In recent years, companies of all sizes have begun using cloud-based software and applications to store information, run their operations, and even manage their IT infrastructure. If you run a small to medium-sized business, you might be hesitant to make a digital migration. A change like that incurs costs, both upfront and down the road. However, cloud computing promises to save businesses money in terms of physical storage space, hardware, and IT staffing costs. For large, enterprise businesses, the cloud may be an obvious choice. However, as an SMB, you probably approach financial decisions cautiously. Let’s look at the financial upsides and down sides to migrating to the cloud for SMBs.
Cost of Maintaining Your Own Software vs. SaaS
When you buy software and install in on your office computers, you own it. When that software gets out of date, it’s up to you to upgrade or replace it. If you have multiple devices that need new software, that can get expensive. However, with SaaS (software as a service) you pay only for the ability to use the software. Backups and updates to the cloud happen automatically and regularly. That eliminates the need for a staff person to handle these rote tasks. You avoid the cost of buying all new software when it becomes obsolete.
When you switch to the cloud, do your homework with regard to security. Depending on the cloud service provider, they can encrypt the information to make sure that, if it does somehow fall into the wrong hands, it will be hard to use. This is important especially if you handle people’s sensitive information.
Data loss is another potential costly mistake for your business.
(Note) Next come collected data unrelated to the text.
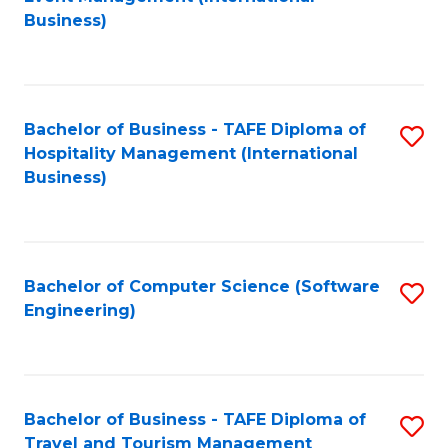
to
Business)
to
C
C
Fa
Fa
Bachelor of Business - TAFE Diploma of
S
Hospitality Management (International
to
Business)
C
Fa
Bachelor of Computer Science (Software
S
Engineering)
to
C
Fa
Bachelor of Business - TAFE Diploma of
S
Travel and Tourism Management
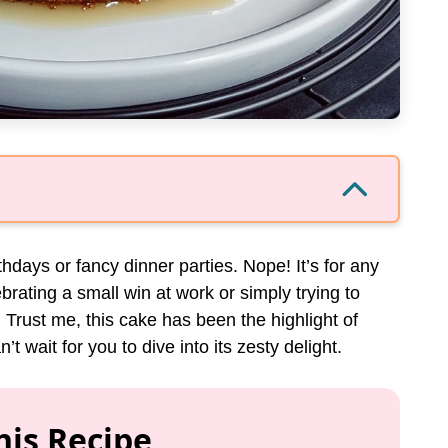
rthdays or fancy dinner parties. Nope! It’s for any
brating a small win at work or simply trying to
. Trust me, this cake has been the highlight of
 wait for you to dive into its zesty delight.
his Recipe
Using the cloud cuts down on the risk of data loss because of how frequently information uploaded to the cloud is backed up.
A security breach or major data loss could cost your customers’ trust and their business. You may lose money not only money but your entire business. Weigh the upfront investment against the potential risk.
A significant perk of the cloud means you can access your network whether you’re in the office, working from home, or on a business trip. You could reduce overhead by allowing employees to work remotely. You can also respond to customer requests more quickly, providing a better customer experience. These benefits can add up to increased business.
Many people use their smartphones or tablets when working away from the office. Make sure that any apps associated with the cloud service you’re using are optimized for mobile usage. If it doesn’t, it could cost you in terms of customer experience as well as employee satisfaction.
Cost of Cloud Computing Over Time
Balance notes that switching to the cloud may be an effective cost-saving measure at first. But, keep in mind that you’re technically renting space on the cloud versus outright owning space. If you end up using more space on the cloud than you initially bought and paid for, you may need an upgrade, at additional expense.
If you choose to invest in a cloud solution, think long-term and make sure it’s scalable.
Less Than Stellar Customer Service
You provide your clients with the best levels of customer service. You also expect that same level of customer service from any businesses you associate with it. Some cloud plans have strict rules on when, or even if, you’re able to talk with a customer service rep should something go wrong. If you’re on a time crunch and something happens with your cloud services, you don’t have time to wait around for a customer service rep to get back to you to help solve your problems.
Converting to the cloud can be beneficial for your business. However, cloud computing comes with costs and possible adjustment challenges. As with anything, if you’re considering making a big change to the way you do work, explore all of your options and weigh multiple cost scenarios.